Re: Divisors of a Number
by Mohsin Khanji - Friday, 21 March 2008, 12:14 AM
  Hi!!!!!!!
great TG
but i aspect that u r creat more link like this soon...
smile
Re: Divisors of a Number having unit dig 5
by aimsearch aimsearch - Friday, 13 June 2008, 11:26 PM
  the no. of divisors of n as  u said  wid n=a^p b^q n so on are
(p+1)(q+1)nd so on.....den dis concept was used 2 find no. of odd factors by considering only powers of 3 ,5,7...n so on  for odd nos....so for finding d divisors wd unit digit 5...shuldnt v apply d same concept n ignoring d powrs of 2....tak into acc powers of 5 n 3 to giv result 6*5=30 instead of 24.................................plz plz plz clarify dis doubt plz


regards
Re: Divisors of a Number having unit dig 5
by Atul Singla - Saturday, 14 June 2008, 11:12 AM
 

Hi aimsearch

You are nearly right but missing one point...
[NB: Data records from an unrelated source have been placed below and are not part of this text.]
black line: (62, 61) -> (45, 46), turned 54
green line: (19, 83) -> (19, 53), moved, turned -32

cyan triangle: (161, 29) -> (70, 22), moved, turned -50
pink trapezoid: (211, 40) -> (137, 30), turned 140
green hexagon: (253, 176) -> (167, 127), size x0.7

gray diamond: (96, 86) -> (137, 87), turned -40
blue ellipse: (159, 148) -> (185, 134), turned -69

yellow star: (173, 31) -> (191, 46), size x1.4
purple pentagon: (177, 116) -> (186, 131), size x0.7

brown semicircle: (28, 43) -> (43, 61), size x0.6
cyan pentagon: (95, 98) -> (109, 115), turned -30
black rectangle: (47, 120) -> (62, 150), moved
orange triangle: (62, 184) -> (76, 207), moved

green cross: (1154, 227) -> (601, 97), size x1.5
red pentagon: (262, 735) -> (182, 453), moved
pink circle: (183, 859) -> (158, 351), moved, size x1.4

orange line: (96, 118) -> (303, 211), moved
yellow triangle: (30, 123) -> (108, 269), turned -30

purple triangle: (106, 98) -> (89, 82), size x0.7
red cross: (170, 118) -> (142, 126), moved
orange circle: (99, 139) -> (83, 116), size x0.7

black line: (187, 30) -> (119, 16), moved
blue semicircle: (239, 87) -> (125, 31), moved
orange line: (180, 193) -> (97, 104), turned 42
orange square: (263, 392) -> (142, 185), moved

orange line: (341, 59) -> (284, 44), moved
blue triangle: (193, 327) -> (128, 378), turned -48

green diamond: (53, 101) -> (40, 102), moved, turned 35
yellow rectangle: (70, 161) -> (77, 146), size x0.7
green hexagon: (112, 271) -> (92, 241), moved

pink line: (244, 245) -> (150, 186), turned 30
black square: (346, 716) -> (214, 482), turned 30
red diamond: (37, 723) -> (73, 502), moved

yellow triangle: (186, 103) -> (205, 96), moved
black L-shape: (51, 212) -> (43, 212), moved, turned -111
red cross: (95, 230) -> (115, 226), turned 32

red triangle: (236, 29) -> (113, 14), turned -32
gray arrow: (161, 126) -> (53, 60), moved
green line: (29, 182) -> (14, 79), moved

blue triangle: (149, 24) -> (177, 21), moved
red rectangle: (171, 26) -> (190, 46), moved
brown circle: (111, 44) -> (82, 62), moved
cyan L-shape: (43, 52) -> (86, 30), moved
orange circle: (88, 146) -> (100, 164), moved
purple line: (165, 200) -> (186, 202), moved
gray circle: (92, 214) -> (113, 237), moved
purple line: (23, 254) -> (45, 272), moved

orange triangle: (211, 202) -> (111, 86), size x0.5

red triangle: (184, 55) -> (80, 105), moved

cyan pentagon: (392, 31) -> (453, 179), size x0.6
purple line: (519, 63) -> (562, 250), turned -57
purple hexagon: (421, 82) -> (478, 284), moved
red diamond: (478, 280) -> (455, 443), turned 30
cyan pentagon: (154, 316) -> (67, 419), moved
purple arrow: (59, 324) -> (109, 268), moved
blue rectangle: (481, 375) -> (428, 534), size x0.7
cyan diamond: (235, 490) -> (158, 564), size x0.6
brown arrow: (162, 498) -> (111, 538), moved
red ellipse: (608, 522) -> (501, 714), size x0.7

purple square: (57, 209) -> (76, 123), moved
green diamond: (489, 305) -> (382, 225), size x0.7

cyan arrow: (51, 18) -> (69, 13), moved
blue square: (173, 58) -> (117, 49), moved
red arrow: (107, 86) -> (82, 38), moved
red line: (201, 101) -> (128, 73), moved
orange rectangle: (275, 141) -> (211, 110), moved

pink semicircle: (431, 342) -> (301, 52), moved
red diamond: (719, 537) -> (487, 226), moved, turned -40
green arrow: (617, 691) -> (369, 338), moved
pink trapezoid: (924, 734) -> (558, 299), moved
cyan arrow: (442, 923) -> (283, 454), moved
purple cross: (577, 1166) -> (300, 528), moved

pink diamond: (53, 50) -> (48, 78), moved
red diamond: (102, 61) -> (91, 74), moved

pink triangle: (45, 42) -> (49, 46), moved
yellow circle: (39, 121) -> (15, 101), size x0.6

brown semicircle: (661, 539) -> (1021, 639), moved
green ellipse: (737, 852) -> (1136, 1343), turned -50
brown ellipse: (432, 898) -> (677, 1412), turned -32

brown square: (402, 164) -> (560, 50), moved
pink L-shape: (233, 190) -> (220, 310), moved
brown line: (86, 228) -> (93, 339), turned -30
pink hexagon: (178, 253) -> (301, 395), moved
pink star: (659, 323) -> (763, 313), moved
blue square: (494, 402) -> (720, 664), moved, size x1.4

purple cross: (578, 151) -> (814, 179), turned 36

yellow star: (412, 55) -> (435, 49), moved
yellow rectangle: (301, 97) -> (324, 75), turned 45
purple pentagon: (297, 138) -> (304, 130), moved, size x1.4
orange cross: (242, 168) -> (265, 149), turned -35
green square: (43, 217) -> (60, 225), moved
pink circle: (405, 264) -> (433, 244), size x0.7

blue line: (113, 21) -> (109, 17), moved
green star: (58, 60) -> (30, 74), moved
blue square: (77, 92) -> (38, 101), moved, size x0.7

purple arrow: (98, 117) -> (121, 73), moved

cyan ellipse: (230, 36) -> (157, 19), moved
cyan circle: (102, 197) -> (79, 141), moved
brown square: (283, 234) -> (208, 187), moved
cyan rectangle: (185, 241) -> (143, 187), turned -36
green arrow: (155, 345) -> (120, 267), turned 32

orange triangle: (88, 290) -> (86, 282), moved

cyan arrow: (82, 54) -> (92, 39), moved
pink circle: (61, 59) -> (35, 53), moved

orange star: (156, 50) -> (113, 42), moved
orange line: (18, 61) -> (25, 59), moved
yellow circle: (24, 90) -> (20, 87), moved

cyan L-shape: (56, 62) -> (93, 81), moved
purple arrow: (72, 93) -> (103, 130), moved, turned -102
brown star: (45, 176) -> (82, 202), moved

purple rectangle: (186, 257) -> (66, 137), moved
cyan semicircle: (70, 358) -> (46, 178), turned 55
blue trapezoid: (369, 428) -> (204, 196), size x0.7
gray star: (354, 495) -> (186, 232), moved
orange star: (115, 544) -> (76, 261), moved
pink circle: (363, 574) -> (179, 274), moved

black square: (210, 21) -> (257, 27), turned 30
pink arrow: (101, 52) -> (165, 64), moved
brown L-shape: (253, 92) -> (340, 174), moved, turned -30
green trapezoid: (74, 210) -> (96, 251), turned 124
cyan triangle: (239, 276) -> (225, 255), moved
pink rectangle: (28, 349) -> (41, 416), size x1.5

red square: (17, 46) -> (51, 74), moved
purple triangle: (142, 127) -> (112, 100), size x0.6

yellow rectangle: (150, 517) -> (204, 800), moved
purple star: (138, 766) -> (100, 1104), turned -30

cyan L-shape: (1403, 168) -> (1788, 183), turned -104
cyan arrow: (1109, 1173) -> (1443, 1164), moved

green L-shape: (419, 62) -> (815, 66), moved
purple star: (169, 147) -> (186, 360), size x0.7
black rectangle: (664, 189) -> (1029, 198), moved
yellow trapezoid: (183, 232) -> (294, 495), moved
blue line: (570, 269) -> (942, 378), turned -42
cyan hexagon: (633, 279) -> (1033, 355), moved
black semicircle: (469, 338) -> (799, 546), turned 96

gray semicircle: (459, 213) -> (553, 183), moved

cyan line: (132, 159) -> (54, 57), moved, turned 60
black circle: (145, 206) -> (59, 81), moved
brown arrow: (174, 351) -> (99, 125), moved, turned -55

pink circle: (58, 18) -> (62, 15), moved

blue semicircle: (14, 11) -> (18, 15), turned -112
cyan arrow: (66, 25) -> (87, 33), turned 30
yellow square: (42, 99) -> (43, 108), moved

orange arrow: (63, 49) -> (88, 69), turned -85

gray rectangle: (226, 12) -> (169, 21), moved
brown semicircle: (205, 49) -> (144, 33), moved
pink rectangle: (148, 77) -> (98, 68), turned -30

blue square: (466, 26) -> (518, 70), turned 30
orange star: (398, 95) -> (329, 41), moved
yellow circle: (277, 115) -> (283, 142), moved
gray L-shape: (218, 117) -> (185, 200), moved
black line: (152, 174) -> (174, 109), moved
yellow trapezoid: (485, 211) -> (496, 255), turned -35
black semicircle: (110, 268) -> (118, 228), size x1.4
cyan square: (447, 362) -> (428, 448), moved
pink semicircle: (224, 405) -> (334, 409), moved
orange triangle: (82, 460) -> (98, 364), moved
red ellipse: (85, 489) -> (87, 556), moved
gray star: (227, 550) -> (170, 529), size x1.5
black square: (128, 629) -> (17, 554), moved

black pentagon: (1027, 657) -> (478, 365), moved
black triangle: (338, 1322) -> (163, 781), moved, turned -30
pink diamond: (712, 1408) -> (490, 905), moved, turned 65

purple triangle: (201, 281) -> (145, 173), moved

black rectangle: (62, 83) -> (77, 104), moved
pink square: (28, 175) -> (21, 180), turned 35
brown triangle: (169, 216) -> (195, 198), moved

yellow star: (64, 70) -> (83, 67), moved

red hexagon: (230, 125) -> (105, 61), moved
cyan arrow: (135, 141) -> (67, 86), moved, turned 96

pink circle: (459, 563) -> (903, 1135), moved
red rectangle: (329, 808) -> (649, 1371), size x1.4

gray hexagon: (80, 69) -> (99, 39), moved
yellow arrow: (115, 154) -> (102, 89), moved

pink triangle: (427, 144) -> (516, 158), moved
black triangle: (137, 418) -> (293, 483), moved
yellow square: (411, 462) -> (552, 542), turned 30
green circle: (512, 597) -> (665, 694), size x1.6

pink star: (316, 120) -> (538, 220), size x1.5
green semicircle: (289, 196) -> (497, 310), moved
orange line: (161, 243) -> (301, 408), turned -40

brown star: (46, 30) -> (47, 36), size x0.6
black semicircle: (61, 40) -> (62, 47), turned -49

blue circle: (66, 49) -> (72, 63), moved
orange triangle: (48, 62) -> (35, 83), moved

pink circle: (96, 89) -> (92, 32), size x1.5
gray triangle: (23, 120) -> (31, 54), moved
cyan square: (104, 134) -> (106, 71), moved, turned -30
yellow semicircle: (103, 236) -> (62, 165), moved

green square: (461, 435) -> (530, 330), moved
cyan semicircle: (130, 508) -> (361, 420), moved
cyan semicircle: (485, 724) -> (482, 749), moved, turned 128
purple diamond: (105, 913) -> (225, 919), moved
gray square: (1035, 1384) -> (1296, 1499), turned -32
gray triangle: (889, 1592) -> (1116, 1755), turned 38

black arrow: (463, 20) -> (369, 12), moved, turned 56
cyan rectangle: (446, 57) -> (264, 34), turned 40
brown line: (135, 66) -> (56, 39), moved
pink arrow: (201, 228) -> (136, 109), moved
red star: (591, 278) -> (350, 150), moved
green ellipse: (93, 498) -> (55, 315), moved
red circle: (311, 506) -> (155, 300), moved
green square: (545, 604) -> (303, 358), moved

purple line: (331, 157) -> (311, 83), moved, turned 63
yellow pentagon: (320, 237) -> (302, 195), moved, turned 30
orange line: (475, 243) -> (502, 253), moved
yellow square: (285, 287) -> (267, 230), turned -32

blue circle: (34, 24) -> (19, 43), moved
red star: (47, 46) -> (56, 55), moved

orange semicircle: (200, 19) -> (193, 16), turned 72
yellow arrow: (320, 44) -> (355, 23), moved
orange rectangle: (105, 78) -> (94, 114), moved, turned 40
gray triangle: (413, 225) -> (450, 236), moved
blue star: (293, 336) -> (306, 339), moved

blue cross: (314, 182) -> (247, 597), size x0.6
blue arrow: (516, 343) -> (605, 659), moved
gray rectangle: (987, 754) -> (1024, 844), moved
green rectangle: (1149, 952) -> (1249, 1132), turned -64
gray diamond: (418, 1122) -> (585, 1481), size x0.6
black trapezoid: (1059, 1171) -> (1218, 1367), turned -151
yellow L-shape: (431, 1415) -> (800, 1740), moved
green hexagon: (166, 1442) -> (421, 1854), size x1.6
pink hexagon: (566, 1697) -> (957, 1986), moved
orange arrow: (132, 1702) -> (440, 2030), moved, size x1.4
Note : we need to fing the divisors with unit digit 5.

5^0 =1 so it wont help us to get 5 as the unit digit.

 

hence it should 6x4 = 24 smile

Re: Divisors of a Number having unit dig 5
by aimsearch aimsearch - Saturday, 14 June 2008, 10:35 PM
  thnx atul...so nice of u 2 rep....smile
Re: Divisors of a Number having unit dig 5
by aimsearch aimsearch - Saturday, 14 June 2008, 11:16 PM
  can sm1 plz explain d concept behind d sum of even divisors of 2^5 3^5 5^4..................plz it will b a gr8 help






regards
Re: Divisors of a Number having unit dig 5
by Chitrang Dalal - Wednesday, 18 June 2008, 02:41 PM
 

can sm1 plz explain d concept behind d sum of even divisors of 2^5 3^5 5^4

SOLUTION:

a no of the form 2n is even....

here N = 2^5 *3^5 * 5^4

for even divisors we must have 2, 2^2, 2^3, 2^4, 2^5......cannot consider 2^0 since 2^0 =1

now using the formula for sum

sum= (2 + 2^2 +2^3 +2^4 +2^5) * (3^6 -1)/(3-1) * (5^5-1)/(5-1)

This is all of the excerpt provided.